■ **Problem description**: In the records below, find the lines that include "Group" and copy each.

******

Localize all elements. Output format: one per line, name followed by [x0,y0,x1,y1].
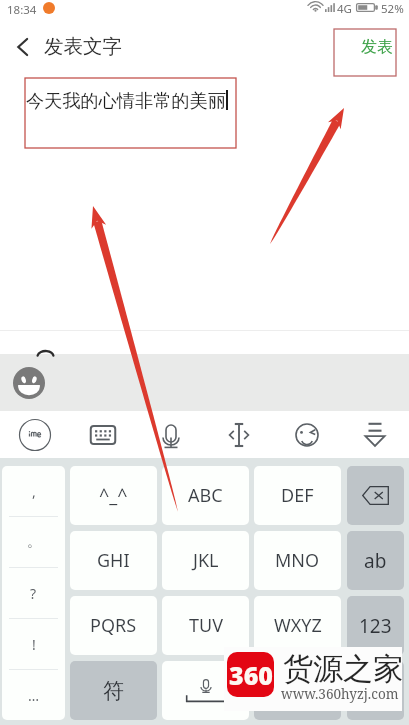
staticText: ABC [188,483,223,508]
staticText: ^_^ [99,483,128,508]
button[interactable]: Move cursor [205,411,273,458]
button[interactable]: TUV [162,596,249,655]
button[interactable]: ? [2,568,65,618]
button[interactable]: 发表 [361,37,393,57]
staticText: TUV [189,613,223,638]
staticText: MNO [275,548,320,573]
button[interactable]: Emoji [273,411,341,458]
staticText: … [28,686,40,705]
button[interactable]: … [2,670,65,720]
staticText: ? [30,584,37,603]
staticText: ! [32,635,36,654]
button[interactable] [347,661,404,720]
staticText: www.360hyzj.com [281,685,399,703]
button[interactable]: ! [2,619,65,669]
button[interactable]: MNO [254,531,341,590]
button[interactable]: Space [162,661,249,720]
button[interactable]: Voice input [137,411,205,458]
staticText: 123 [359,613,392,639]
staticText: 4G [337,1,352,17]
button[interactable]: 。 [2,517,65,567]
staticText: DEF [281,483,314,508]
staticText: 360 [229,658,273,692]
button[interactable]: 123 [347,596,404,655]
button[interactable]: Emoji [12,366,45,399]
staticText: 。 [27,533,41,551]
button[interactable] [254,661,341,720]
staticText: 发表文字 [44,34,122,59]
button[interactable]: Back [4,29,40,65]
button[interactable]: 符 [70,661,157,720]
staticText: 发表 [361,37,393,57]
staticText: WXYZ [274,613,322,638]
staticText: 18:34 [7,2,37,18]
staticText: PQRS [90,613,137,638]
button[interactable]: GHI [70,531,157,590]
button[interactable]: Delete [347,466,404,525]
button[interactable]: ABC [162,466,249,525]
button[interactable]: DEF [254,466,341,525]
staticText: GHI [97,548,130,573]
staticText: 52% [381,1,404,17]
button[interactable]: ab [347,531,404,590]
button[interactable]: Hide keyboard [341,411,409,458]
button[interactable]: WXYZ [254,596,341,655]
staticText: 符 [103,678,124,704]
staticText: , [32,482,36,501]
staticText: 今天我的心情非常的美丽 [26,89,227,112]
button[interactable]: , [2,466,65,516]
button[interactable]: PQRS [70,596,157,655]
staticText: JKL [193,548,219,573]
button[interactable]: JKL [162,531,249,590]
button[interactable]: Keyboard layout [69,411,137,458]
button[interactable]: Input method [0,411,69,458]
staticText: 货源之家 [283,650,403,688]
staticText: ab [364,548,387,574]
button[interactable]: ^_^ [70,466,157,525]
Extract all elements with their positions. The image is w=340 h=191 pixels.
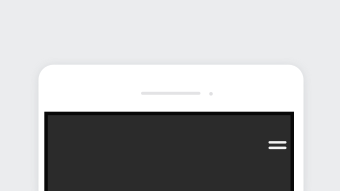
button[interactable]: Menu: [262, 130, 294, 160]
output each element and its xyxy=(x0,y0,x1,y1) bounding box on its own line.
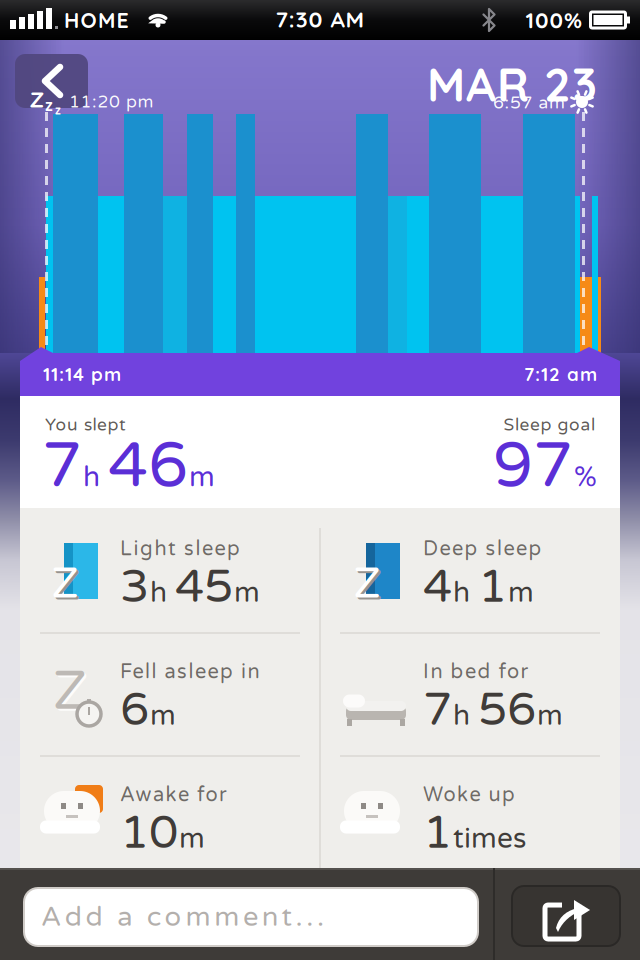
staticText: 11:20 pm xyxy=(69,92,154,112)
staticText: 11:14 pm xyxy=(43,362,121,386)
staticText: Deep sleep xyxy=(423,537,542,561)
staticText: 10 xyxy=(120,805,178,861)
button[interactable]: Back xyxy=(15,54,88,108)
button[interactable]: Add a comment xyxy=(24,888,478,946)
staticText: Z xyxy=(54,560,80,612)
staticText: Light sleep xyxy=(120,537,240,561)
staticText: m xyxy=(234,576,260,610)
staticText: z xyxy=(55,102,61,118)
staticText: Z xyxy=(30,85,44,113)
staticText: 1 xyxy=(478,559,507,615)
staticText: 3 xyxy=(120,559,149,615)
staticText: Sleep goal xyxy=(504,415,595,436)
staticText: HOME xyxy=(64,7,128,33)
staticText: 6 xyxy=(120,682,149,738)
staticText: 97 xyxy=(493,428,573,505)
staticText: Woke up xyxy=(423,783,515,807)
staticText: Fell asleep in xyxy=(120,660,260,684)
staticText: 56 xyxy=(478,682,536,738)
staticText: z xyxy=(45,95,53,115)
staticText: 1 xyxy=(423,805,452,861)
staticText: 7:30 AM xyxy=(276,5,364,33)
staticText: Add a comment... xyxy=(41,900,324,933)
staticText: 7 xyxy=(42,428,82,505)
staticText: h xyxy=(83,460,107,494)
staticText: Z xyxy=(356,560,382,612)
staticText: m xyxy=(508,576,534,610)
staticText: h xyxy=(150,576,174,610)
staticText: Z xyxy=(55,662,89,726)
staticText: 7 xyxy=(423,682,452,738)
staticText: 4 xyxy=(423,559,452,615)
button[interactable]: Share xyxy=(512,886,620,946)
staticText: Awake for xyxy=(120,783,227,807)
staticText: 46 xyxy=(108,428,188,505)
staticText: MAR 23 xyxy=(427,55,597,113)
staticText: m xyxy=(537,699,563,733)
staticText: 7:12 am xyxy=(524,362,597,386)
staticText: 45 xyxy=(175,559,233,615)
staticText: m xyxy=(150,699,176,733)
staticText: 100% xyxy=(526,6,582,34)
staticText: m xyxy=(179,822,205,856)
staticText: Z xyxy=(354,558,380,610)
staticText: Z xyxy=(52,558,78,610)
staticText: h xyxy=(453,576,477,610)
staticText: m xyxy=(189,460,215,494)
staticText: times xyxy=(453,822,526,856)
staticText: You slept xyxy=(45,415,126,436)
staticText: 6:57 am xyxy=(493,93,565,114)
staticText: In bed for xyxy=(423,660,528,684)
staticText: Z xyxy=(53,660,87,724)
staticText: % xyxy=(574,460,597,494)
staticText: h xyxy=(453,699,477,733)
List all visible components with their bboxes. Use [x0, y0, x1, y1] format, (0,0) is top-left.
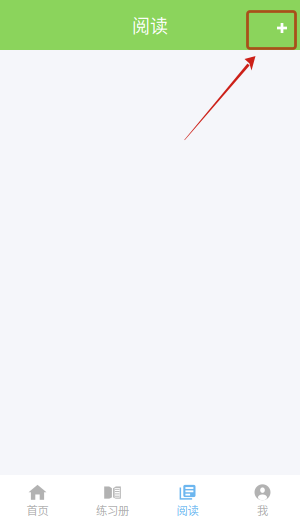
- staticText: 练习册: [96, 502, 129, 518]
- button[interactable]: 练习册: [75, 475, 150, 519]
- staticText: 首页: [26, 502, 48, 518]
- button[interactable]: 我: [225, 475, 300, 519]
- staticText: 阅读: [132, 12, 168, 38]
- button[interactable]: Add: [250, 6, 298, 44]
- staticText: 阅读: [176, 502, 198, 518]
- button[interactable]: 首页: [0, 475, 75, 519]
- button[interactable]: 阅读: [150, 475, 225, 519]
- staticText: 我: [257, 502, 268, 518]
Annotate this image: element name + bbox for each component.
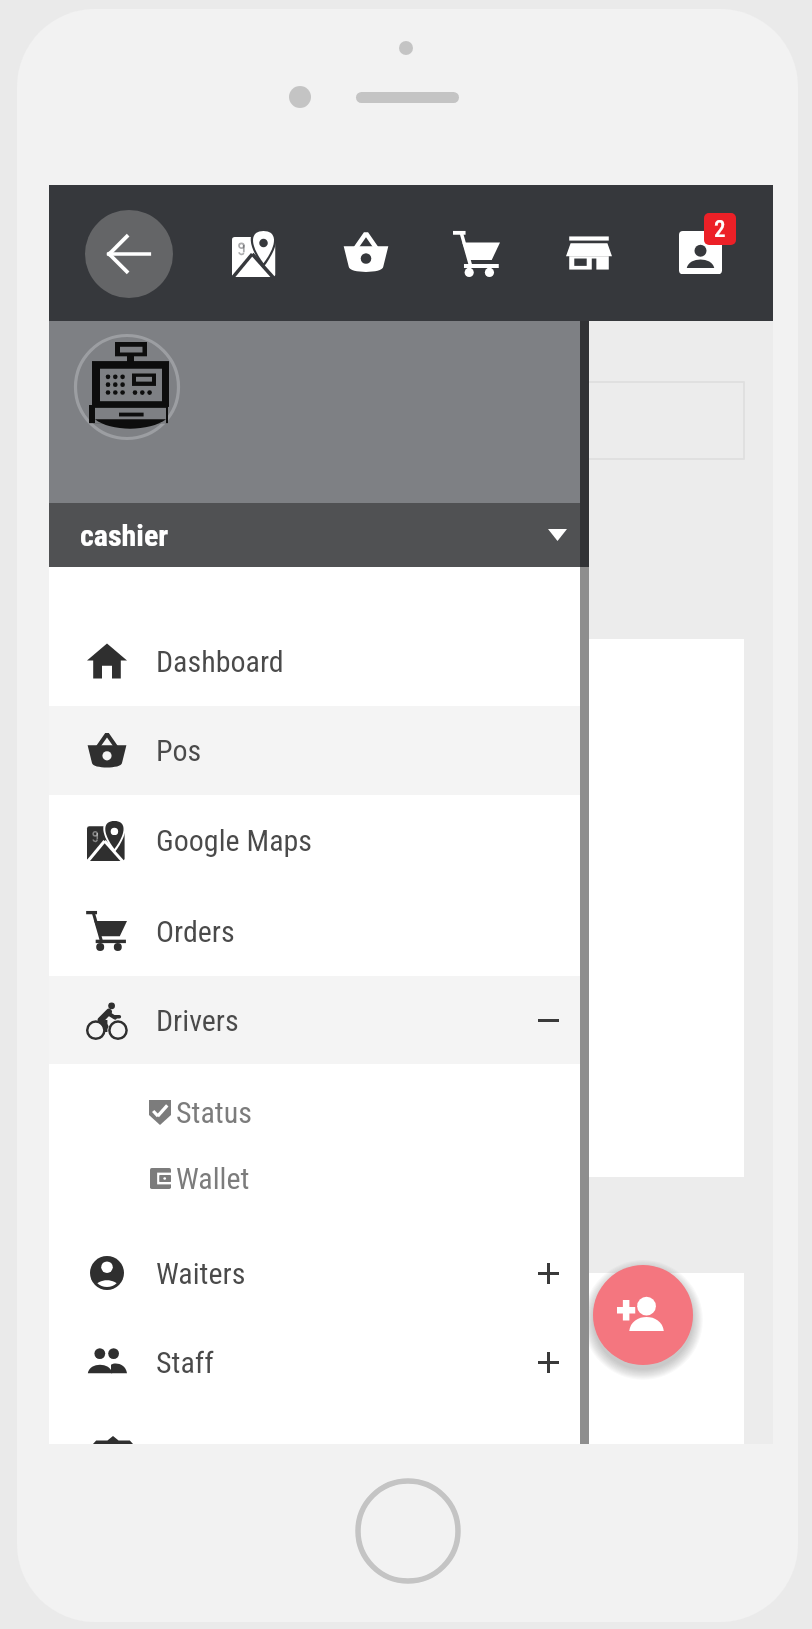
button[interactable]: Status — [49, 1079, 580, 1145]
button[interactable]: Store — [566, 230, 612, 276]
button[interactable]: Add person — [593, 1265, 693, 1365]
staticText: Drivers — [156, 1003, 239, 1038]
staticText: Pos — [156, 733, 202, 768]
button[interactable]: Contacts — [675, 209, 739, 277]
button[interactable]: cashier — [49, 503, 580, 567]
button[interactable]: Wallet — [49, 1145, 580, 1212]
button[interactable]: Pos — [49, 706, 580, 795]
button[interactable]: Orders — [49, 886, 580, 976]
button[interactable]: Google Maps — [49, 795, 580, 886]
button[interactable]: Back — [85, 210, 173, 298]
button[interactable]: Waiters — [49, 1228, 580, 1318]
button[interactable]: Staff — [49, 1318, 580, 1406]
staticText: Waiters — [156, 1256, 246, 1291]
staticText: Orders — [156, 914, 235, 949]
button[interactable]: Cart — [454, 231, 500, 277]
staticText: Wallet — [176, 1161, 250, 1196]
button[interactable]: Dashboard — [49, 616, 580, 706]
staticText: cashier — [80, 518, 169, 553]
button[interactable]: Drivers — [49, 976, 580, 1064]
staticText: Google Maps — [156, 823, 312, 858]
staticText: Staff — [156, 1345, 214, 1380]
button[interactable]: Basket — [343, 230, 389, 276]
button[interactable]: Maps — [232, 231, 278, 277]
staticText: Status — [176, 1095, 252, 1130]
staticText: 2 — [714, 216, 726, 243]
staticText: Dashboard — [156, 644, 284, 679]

******

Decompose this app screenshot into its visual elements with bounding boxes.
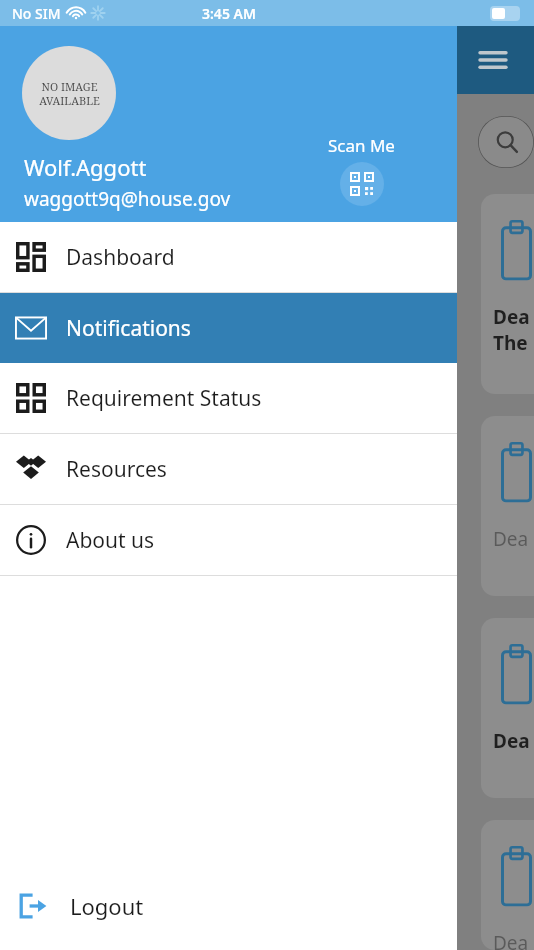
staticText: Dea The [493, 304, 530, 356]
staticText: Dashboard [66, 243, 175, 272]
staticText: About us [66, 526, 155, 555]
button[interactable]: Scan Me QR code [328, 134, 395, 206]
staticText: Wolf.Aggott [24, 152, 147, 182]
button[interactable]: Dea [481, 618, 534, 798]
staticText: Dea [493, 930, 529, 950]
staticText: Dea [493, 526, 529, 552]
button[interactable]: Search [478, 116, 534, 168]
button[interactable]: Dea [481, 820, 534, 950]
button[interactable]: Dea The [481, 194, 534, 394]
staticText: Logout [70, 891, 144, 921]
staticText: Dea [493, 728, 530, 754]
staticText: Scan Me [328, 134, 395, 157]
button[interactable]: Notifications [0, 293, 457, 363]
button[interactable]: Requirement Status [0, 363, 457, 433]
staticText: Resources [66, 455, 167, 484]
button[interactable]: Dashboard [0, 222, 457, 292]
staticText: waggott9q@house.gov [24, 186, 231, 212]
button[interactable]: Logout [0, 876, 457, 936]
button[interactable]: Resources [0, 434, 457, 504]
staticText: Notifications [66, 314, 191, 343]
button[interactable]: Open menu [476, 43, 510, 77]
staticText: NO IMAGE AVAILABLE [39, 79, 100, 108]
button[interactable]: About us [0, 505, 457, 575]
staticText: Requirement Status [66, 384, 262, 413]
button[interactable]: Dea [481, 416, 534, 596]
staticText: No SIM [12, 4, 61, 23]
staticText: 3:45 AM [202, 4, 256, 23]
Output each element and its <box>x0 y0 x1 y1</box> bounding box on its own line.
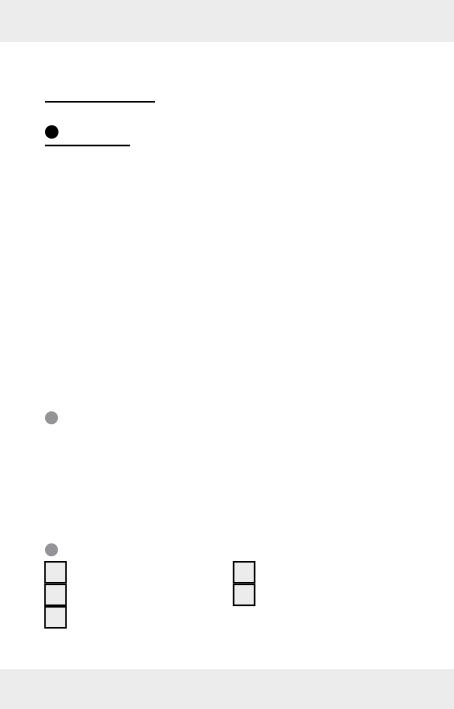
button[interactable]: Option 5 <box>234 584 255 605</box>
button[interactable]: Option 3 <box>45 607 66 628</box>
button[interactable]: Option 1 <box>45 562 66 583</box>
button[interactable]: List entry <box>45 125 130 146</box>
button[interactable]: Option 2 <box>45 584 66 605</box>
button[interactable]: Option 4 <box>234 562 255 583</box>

******

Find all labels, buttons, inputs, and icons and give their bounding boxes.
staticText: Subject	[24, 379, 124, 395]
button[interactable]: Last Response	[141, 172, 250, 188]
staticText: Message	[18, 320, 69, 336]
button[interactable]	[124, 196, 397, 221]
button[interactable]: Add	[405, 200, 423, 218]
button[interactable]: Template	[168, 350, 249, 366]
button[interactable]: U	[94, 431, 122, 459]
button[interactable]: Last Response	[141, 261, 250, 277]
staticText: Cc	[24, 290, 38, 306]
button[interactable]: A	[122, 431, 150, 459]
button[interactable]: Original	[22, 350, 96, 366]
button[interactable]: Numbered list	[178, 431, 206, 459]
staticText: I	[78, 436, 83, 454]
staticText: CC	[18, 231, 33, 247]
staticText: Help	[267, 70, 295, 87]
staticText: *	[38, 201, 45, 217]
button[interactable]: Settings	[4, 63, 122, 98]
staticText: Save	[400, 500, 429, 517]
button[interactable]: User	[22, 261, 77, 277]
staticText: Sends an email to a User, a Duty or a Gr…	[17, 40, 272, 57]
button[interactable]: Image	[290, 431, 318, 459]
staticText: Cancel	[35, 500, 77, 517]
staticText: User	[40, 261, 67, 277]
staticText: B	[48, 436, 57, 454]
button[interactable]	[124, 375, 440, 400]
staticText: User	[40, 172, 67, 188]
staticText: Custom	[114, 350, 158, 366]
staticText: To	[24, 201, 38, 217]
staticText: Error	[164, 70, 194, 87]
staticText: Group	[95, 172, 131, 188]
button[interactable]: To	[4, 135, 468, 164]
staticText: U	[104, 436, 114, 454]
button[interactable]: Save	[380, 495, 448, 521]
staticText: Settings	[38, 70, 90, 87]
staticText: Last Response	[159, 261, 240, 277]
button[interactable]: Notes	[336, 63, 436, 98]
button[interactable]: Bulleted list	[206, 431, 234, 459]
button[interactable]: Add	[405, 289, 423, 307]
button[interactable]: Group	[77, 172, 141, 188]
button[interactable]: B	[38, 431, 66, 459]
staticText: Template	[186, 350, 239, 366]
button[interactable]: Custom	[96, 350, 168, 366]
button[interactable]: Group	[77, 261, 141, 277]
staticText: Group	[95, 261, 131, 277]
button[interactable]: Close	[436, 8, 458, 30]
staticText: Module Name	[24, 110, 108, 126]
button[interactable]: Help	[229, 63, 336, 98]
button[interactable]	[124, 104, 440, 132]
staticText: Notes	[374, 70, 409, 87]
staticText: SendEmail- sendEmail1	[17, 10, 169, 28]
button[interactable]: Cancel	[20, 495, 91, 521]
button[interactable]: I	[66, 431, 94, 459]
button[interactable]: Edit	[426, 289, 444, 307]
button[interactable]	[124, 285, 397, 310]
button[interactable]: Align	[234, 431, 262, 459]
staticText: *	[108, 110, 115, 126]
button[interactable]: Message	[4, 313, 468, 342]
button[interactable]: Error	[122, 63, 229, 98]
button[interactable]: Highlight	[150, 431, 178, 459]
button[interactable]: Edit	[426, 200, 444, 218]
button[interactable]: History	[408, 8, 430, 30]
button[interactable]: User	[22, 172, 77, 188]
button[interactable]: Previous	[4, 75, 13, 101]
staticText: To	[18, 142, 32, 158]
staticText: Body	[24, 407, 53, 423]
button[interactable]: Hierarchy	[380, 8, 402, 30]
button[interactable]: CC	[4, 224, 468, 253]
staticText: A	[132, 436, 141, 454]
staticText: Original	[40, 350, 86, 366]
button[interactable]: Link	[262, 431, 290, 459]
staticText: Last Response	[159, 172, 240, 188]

******

■ **Exercise answer**:
staticText: Group	[95, 172, 131, 188]
button[interactable]: Group	[77, 172, 141, 188]
button[interactable]: Group	[77, 261, 141, 277]
staticText: Group	[95, 261, 131, 277]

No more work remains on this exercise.